* [Try it]
This task calls for copying every line of the records that includes the word "ตไลท".
Segment Open
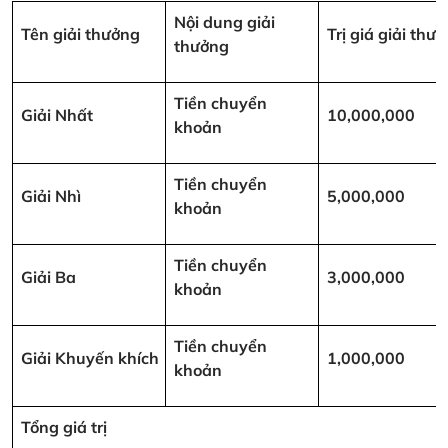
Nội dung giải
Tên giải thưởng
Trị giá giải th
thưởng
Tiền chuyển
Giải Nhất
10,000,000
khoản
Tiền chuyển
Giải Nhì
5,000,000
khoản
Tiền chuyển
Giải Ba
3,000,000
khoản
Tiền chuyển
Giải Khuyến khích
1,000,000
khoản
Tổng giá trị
Segment Closed
Segment Open
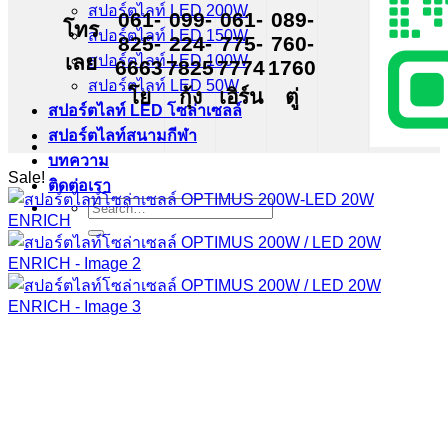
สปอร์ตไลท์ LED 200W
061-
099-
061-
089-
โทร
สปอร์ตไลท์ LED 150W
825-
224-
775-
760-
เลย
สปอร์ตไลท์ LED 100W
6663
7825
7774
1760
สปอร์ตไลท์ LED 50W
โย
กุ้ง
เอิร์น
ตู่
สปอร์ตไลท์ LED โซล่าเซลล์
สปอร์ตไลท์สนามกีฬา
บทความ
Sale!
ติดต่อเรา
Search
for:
Segment Closed
* [Solution]
สปอร์ตไลท์ LED 200W
สปอร์ตไลท์ LED 150W
สปอร์ตไลท์ LED 100W
สปอร์ตไลท์ LED 50W
สปอร์ตไลท์ LED โซล่าเซลล์
สปอร์ตไลท์สนามกีฬา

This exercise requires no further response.